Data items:
----

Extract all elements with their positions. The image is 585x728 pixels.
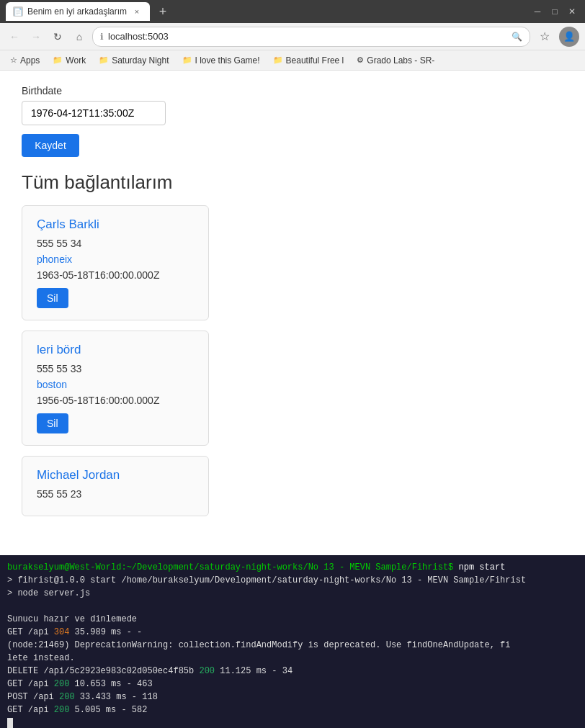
- contact-phone-2: 555 55 23: [37, 488, 194, 500]
- maximize-button[interactable]: □: [548, 4, 562, 19]
- minimize-button[interactable]: ─: [530, 4, 545, 19]
- contact-birthdate-0: 1963-05-18T16:00:00.000Z: [37, 269, 194, 281]
- birthdate-input[interactable]: [22, 101, 166, 125]
- terminal-line-6: (node:21469) DeprecationWarning: collect…: [7, 639, 578, 652]
- window-controls: ─ □ ✕: [530, 4, 579, 19]
- bookmark-apps[interactable]: ☆ Apps: [4, 54, 45, 67]
- page-content: Birthdate Kaydet Tüm bağlantılarım Çarls…: [0, 71, 585, 555]
- contact-city-0: phoneix: [37, 253, 194, 265]
- new-tab-button[interactable]: +: [153, 1, 173, 22]
- terminal-line-3: [7, 600, 578, 613]
- contacts-section-title: Tüm bağlantılarım: [22, 171, 563, 194]
- contact-card-0: Çarls Barkli 555 55 34 phoneix 1963-05-1…: [22, 205, 209, 320]
- secure-icon: ℹ: [100, 32, 104, 42]
- tab-title: Benim en iyi arkadaşlarım: [27, 6, 127, 17]
- terminal-line-5: GET /api 304 35.989 ms - -: [7, 626, 578, 639]
- terminal-line-1: > fihrist@1.0.0 start /home/burakselyum/…: [7, 574, 578, 587]
- bookmark-work-label: Work: [66, 55, 86, 66]
- bookmark-ilovegame-label: I love this Game!: [195, 55, 260, 66]
- tab-favicon: 📄: [13, 6, 23, 17]
- terminal[interactable]: burakselyum@West-World:~/Development/sat…: [0, 555, 585, 728]
- saturday-folder-icon: 📁: [99, 55, 109, 65]
- address-bar: ← → ↻ ⌂ ℹ 🔍 ☆ 👤: [0, 23, 585, 50]
- browser-titlebar: 📄 Benim en iyi arkadaşlarım × + ─ □ ✕: [0, 0, 585, 23]
- bookmark-beautiful-label: Beautiful Free l: [286, 55, 344, 66]
- forward-button[interactable]: →: [27, 28, 45, 45]
- grado-icon: ⚙: [357, 55, 364, 65]
- tab-close-button[interactable]: ×: [131, 6, 143, 17]
- account-button[interactable]: 👤: [559, 27, 579, 47]
- terminal-line-2: > node server.js: [7, 587, 578, 600]
- terminal-cursor: [7, 718, 13, 728]
- terminal-line-8: DELETE /api/5c2923e983c02d050ec4f85b 200…: [7, 665, 578, 678]
- terminal-prompt: burakselyum@West-World:~/Development/sat…: [7, 562, 453, 572]
- terminal-prompt-line: burakselyum@West-World:~/Development/sat…: [7, 561, 578, 574]
- bookmark-saturday[interactable]: 📁 Saturday Night: [93, 54, 174, 67]
- search-icon: 🔍: [512, 32, 522, 42]
- bookmark-beautiful[interactable]: 📁 Beautiful Free l: [267, 54, 350, 67]
- contact-phone-0: 555 55 34: [37, 238, 194, 249]
- bookmark-grado[interactable]: ⚙ Grado Labs - SR-: [351, 54, 440, 67]
- bookmark-work[interactable]: 📁 Work: [47, 54, 91, 67]
- terminal-line-9: GET /api 200 10.653 ms - 463: [7, 678, 578, 691]
- contact-phone-1: 555 55 33: [37, 363, 194, 374]
- bookmark-grado-label: Grado Labs - SR-: [367, 55, 434, 66]
- bookmark-ilovegame[interactable]: 📁 I love this Game!: [177, 54, 266, 67]
- save-button[interactable]: Kaydet: [22, 134, 79, 157]
- browser-tab[interactable]: 📄 Benim en iyi arkadaşlarım ×: [6, 2, 150, 21]
- bookmarks-bar: ☆ Apps 📁 Work 📁 Saturday Night 📁 I love …: [0, 50, 585, 71]
- terminal-line-11: GET /api 200 5.005 ms - 582: [7, 704, 578, 716]
- contact-card-2: Michael Jordan 555 55 23: [22, 456, 209, 516]
- contact-city-1: boston: [37, 379, 194, 390]
- beautiful-folder-icon: 📁: [273, 55, 283, 65]
- bookmark-saturday-label: Saturday Night: [112, 55, 169, 66]
- contact-name-0: Çarls Barkli: [37, 217, 194, 232]
- back-button[interactable]: ←: [6, 28, 23, 45]
- address-input[interactable]: [108, 31, 507, 42]
- contact-name-2: Michael Jordan: [37, 468, 194, 482]
- terminal-line-7: lete instead.: [7, 652, 578, 665]
- close-window-button[interactable]: ✕: [565, 4, 579, 19]
- contact-card-1: leri börd 555 55 33 boston 1956-05-18T16…: [22, 331, 209, 446]
- contact-name-1: leri börd: [37, 343, 194, 357]
- work-folder-icon: 📁: [53, 55, 63, 65]
- contact-birthdate-1: 1956-05-18T16:00:00.000Z: [37, 395, 194, 406]
- refresh-button[interactable]: ↻: [49, 28, 66, 45]
- delete-button-1[interactable]: Sil: [37, 413, 68, 433]
- birthdate-label: Birthdate: [22, 85, 563, 96]
- terminal-line-10: POST /api 200 33.433 ms - 118: [7, 691, 578, 704]
- apps-icon: ☆: [10, 55, 17, 65]
- bookmark-star-button[interactable]: ☆: [535, 27, 555, 47]
- home-button[interactable]: ⌂: [71, 28, 88, 45]
- terminal-cursor-line: [7, 716, 578, 728]
- ilovegame-folder-icon: 📁: [182, 55, 192, 65]
- terminal-line-4: Sunucu hazır ve dinlemede: [7, 613, 578, 626]
- bookmark-apps-label: Apps: [20, 55, 40, 66]
- address-input-wrap[interactable]: ℹ 🔍: [92, 27, 530, 47]
- delete-button-0[interactable]: Sil: [37, 288, 68, 308]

----

• Description of the task
Within the entries above, find every line where the string "Kaydet" occurs, and copy it.

• Exercise result
- page-content: Birthdate Kaydet Tüm bağlantılarım Çarls…: [0, 71, 585, 555]
- save-button[interactable]: Kaydet: [22, 134, 79, 157]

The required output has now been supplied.